Окидывая взглядом прошлый век. 3До ссылки, 4Колхоз

Любовь Папкова-Заболотская
                До ссылки.

Грушенька, а вернее, теперь Аграфена Асафовна, долго ждала с войны своего мужа Автомона Емельяновича. Росла дочка Онечка, старились свекор и свекровь. Хоть не баловали теперь ее, как поначалу, но относились как к родной дочери. Хозяйство теперь лежало на ее плечах, свекровь  совсем обезножила, по дому с трудом передвигалась. Приезжала иногда матушка, недели две-три жила, чтобы помочь своей младшенькой. Старшие дочери наконец-то тоже выданы замуж, хоть не за «саревича», но в зажиточные семьи из соседних деревень.  Матушка Феклиста Корниловна, или, как выговаривала трехлетняя внучка: «Бабенька Кормиловна приехала!» - была полная, грузная, дородная женщина. Но, несмотря на полноту, двигалась по дому, коровнику и огороду легко, будто шутя делала привычную крестьянскую работу и весело поглядывала на дочь, когда она пыталась ее перегнать.
 
   Автомон Емельянович приехал с войны в 20-ом году. Грушенька его не узнавала. Вместо веселого, ласкового парня, каким она его помнила, приехал сухой, строгий, неразговорчивый мужчина. Его кудрявые золотистые волосы стали редкими и серыми, усы и бородка совсем изменили его лицо. Появилась привычка щурить глаза. В царской армии  ее Мона дослужился до унтер-офицера, присылал даже карточку фотографическую, но после революции карточку свекор или спрятал, или порвал. Потом служил ее муж у «красных», ранен был. Долгих пять лет они получали редкие письма, которые Груша и прочитать-то не могла. Он привез подарки и родителям, и ей, и дочери. Держа в руке шелковый платок, она сунулась было его поцеловать так, как когда-то благодарила за подарки отца, но он как-то странно на нее посмотрел, отстранил рукой и усмехнулся. Ночами он не шептал ей, как раньше, ласковых слов, молча ласкал руками, а потом пытался рассказать что-то о войне, о политике – она ничего не понимала. Она боялась этого незнакомого мужа, со временем как-то все сгладилось, разговоров по душам уже не было, обсуждали хозяйственные дела. Она привыкла к новому облику мужа, но страх где-то в глубине души остался. Подтрунивать, подшучивать над ним, как над другими, Грушенька уже не смела и была в его присутствии какой-то глуповато-покорной, заглядывала ему в глаза, как побитая собака, хотя он никогда, даже в гневе, не поднимал на нее руку.
   
  Родилась вторая дочка, назвали ее Верой. И хотя родилась она к Покрову Богородицы и к именинам мужа как подарок, Автоном Емельянович был недоволен и ни разу на руки не взял: ожидал сына. Теперь его все звали не Автомон, а Автоном: слово было более понятное, в газетах, которые только бывшие фронтовики привозили из города, назывались какие-то автономные республики. Наконец через три года родился сын. На радостях Автоном даже расцеловал жену при всех, когда повитуха сообщила отцу и дедушке о рождении мальчика.

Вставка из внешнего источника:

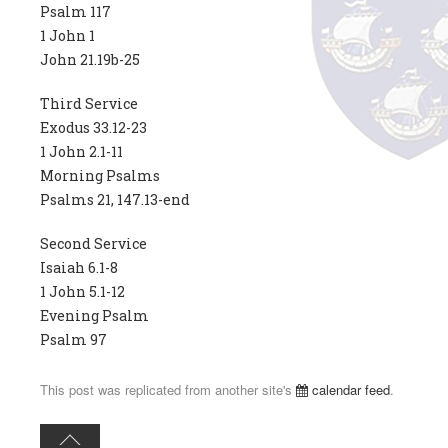
Psalm 117
1 John 1
John 21.19b-25
Third Service
Exodus 33.12-23
1 John 2.1-11
Morning Psalms
Psalms 21, 147.13-end
Second Service
Isaiah 6.1-8
1 John 5.1-12
Evening Psalm
Psalm 97
This post was replicated from another site's
calendar feed
.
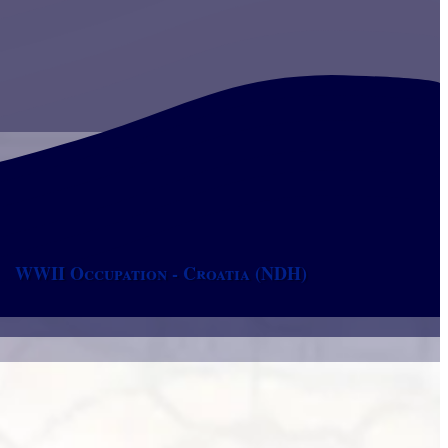
WWII Occupation - Croatia (NDH)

 -  Ну вот, теперь есть продолжатель рода Болотовых, мужик, орел. А то одни курицы-бабы в семье,- радовался свекор. У его старшей дочери тоже были только девочки.
 Зимой свекор умер, будто дождавшись внука, завершил все дела на земле.
    Груша старалась угодить мужу: работала и в поле, и дома, строго воспитывала детей, строчила им на зингеровской швейной машинке обновки к праздникам, беременела каждый год, да с надсады дети мертвыми рождались. В 29-ом родилась еще одна девочка, назвали Шурой. Старшая дочь Анисья, почти девушка, была уже помощницей отцу. Смышленая, красавица, она была любимицей у него. Восьмилетняя Веруська была уже нянькой для сестренки и брата, хотя тот уже был независимым, убегал от нее на другой конец улицы, не слушался. «Я мужик, а ты баба»,- заявлял он гордо.
   
  К Святой Пасхе приехали из Новосибирска (так теперь назвали город Новониколаевск) гости: сестра мужа Ульяна, с двумя девочками Ириной и Полиной и долгожданным сыном Феденькой. Ирина и Полина в красивых городских платьях, с яркими лентами в косках, надменные и капризные, были на год-два постарше Анисьи и Веры соответственно.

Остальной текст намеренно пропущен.